### Data records
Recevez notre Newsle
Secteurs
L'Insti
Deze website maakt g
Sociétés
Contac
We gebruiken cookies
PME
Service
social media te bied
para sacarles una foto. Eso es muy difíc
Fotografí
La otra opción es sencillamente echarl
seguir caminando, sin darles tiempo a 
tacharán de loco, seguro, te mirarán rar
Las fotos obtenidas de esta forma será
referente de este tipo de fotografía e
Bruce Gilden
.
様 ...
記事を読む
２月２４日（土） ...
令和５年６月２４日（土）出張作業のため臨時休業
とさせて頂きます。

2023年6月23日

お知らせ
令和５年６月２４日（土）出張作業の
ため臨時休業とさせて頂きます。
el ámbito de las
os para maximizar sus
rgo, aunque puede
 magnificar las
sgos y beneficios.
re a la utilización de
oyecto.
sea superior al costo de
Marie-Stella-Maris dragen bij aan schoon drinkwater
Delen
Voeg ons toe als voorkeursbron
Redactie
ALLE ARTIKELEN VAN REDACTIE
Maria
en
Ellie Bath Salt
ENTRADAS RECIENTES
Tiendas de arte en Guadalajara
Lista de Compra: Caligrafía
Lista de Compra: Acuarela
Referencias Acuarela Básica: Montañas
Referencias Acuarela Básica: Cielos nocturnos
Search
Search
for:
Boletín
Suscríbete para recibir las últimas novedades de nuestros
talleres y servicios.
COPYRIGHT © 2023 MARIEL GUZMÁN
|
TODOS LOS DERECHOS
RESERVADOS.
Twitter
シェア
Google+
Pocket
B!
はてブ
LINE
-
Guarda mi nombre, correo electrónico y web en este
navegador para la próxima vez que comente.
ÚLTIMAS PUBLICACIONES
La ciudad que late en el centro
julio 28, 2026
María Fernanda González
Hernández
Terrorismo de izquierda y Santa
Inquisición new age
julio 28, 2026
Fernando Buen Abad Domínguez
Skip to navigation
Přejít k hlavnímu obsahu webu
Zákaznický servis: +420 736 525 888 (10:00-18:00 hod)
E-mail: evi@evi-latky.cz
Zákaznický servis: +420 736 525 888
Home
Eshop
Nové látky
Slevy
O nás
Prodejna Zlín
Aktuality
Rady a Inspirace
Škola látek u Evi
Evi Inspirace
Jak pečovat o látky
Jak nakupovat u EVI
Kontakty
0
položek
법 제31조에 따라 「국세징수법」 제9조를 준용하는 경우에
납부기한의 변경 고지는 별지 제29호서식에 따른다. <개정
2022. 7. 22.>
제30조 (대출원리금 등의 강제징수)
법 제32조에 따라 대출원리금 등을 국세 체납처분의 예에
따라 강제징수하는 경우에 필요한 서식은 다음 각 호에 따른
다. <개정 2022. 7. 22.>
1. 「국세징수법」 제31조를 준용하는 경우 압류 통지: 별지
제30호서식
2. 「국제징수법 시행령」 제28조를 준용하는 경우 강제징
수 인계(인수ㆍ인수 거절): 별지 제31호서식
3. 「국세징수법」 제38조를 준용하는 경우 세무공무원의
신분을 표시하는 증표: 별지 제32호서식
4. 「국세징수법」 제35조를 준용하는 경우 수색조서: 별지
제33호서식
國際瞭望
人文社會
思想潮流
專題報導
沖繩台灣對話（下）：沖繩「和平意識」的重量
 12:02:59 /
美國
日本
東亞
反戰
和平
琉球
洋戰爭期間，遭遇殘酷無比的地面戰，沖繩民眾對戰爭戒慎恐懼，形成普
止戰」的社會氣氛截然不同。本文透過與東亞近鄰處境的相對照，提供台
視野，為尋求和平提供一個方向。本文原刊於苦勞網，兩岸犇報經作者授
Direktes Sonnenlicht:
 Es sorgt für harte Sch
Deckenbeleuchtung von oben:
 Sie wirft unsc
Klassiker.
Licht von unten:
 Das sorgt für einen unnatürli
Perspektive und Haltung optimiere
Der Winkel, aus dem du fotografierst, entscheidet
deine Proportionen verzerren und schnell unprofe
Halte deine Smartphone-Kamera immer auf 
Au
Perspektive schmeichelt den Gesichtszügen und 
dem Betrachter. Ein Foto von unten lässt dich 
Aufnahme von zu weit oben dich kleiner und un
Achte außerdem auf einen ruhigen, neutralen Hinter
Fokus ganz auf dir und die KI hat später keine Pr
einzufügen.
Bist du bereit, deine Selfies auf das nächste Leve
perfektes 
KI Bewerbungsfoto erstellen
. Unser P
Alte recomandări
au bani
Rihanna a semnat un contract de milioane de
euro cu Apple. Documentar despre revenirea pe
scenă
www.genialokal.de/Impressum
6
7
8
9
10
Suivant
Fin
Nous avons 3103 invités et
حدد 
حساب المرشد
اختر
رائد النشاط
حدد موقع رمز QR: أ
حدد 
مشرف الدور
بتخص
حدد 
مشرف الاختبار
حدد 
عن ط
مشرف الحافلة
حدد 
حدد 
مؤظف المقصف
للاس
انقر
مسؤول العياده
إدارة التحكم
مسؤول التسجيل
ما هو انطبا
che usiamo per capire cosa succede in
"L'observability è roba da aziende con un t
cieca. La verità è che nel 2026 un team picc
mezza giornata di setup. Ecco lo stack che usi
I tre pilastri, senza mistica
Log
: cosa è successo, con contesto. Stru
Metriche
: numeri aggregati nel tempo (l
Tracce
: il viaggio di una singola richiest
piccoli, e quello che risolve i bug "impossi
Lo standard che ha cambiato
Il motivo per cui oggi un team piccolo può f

### What is being asked
Write out all the entries once more, exactly.

### Problem solution
Recevez notre Newsle
Secteurs
L'Insti
Deze website maakt g
Sociétés
Contac
We gebruiken cookies
PME
Service
social media te bied
para sacarles una foto. Eso es muy difíc
Fotografí
La otra opción es sencillamente echarl
seguir caminando, sin darles tiempo a 
tacharán de loco, seguro, te mirarán rar
Las fotos obtenidas de esta forma será
referente de este tipo de fotografía e
Bruce Gilden
.
様 ...
記事を読む
２月２４日（土） ...
令和５年６月２４日（土）出張作業のため臨時休業
とさせて頂きます。

2023年6月23日

お知らせ
令和５年６月２４日（土）出張作業の
ため臨時休業とさせて頂きます。
el ámbito de las
os para maximizar sus
rgo, aunque puede
 magnificar las
sgos y beneficios.
re a la utilización de
oyecto.
sea superior al costo de
Marie-Stella-Maris dragen bij aan schoon drinkwater
Delen
Voeg ons toe als voorkeursbron
Redactie
ALLE ARTIKELEN VAN REDACTIE
Maria
en
Ellie Bath Salt
ENTRADAS RECIENTES
Tiendas de arte en Guadalajara
Lista de Compra: Caligrafía
Lista de Compra: Acuarela
Referencias Acuarela Básica: Montañas
Referencias Acuarela Básica: Cielos nocturnos
Search
Search
for:
Boletín
Suscríbete para recibir las últimas novedades de nuestros
talleres y servicios.
COPYRIGHT © 2023 MARIEL GUZMÁN
|
TODOS LOS DERECHOS
RESERVADOS.
Twitter
シェア
Google+
Pocket
B!
はてブ
LINE
-
Guarda mi nombre, correo electrónico y web en este
navegador para la próxima vez que comente.
ÚLTIMAS PUBLICACIONES
La ciudad que late en el centro
julio 28, 2026
María Fernanda González
Hernández
Terrorismo de izquierda y Santa
Inquisición new age
julio 28, 2026
Fernando Buen Abad Domínguez
Skip to navigation
Přejít k hlavnímu obsahu webu
Zákaznický servis: +420 736 525 888 (10:00-18:00 hod)
E-mail: evi@evi-latky.cz
Zákaznický servis: +420 736 525 888
Home
Eshop
Nové látky
Slevy
O nás
Prodejna Zlín
Aktuality
Rady a Inspirace
Škola látek u Evi
Evi Inspirace
Jak pečovat o látky
Jak nakupovat u EVI
Kontakty
0
položek
법 제31조에 따라 「국세징수법」 제9조를 준용하는 경우에
납부기한의 변경 고지는 별지 제29호서식에 따른다. <개정
2022. 7. 22.>
제30조 (대출원리금 등의 강제징수)
법 제32조에 따라 대출원리금 등을 국세 체납처분의 예에
따라 강제징수하는 경우에 필요한 서식은 다음 각 호에 따른
다. <개정 2022. 7. 22.>
1. 「국세징수법」 제31조를 준용하는 경우 압류 통지: 별지
제30호서식
2. 「국제징수법 시행령」 제28조를 준용하는 경우 강제징
수 인계(인수ㆍ인수 거절): 별지 제31호서식
3. 「국세징수법」 제38조를 준용하는 경우 세무공무원의
신분을 표시하는 증표: 별지 제32호서식
4. 「국세징수법」 제35조를 준용하는 경우 수색조서: 별지
제33호서식
國際瞭望
人文社會
思想潮流
專題報導
沖繩台灣對話（下）：沖繩「和平意識」的重量
 12:02:59 /
美國
日本
東亞
反戰
和平
琉球
洋戰爭期間，遭遇殘酷無比的地面戰，沖繩民眾對戰爭戒慎恐懼，形成普
止戰」的社會氣氛截然不同。本文透過與東亞近鄰處境的相對照，提供台
視野，為尋求和平提供一個方向。本文原刊於苦勞網，兩岸犇報經作者授
Direktes Sonnenlicht:
 Es sorgt für harte Sch
Deckenbeleuchtung von oben:
 Sie wirft unsc
Klassiker.
Licht von unten:
 Das sorgt für einen unnatürli
Perspektive und Haltung optimiere
Der Winkel, aus dem du fotografierst, entscheidet
deine Proportionen verzerren und schnell unprofe
Halte deine Smartphone-Kamera immer auf 
Au
Perspektive schmeichelt den Gesichtszügen und 
dem Betrachter. Ein Foto von unten lässt dich 
Aufnahme von zu weit oben dich kleiner und un
Achte außerdem auf einen ruhigen, neutralen Hinter
Fokus ganz auf dir und die KI hat später keine Pr
einzufügen.
Bist du bereit, deine Selfies auf das nächste Leve
perfektes 
KI Bewerbungsfoto erstellen
. Unser P
Alte recomandări
au bani
Rihanna a semnat un contract de milioane de
euro cu Apple. Documentar despre revenirea pe
scenă
www.genialokal.de/Impressum
6
7
8
9
10
Suivant
Fin
Nous avons 3103 invités et
حدد 
حساب المرشد
اختر
رائد النشاط
حدد موقع رمز QR: أ
حدد 
مشرف الدور
بتخص
حدد 
مشرف الاختبار
حدد 
عن ط
مشرف الحافلة
حدد 
حدد 
مؤظف المقصف
للاس
انقر
مسؤول العياده
إدارة التحكم
مسؤول التسجيل
ما هو انطبا
che usiamo per capire cosa succede in
"L'observability è roba da aziende con un t
cieca. La verità è che nel 2026 un team picc
mezza giornata di setup. Ecco lo stack che usi
I tre pilastri, senza mistica
Log
: cosa è successo, con contesto. Stru
Metriche
: numeri aggregati nel tempo (l
Tracce
: il viaggio di una singola richiest
piccoli, e quello che risolve i bug "impossi
Lo standard che ha cambiato
Il motivo per cui oggi un team piccolo può f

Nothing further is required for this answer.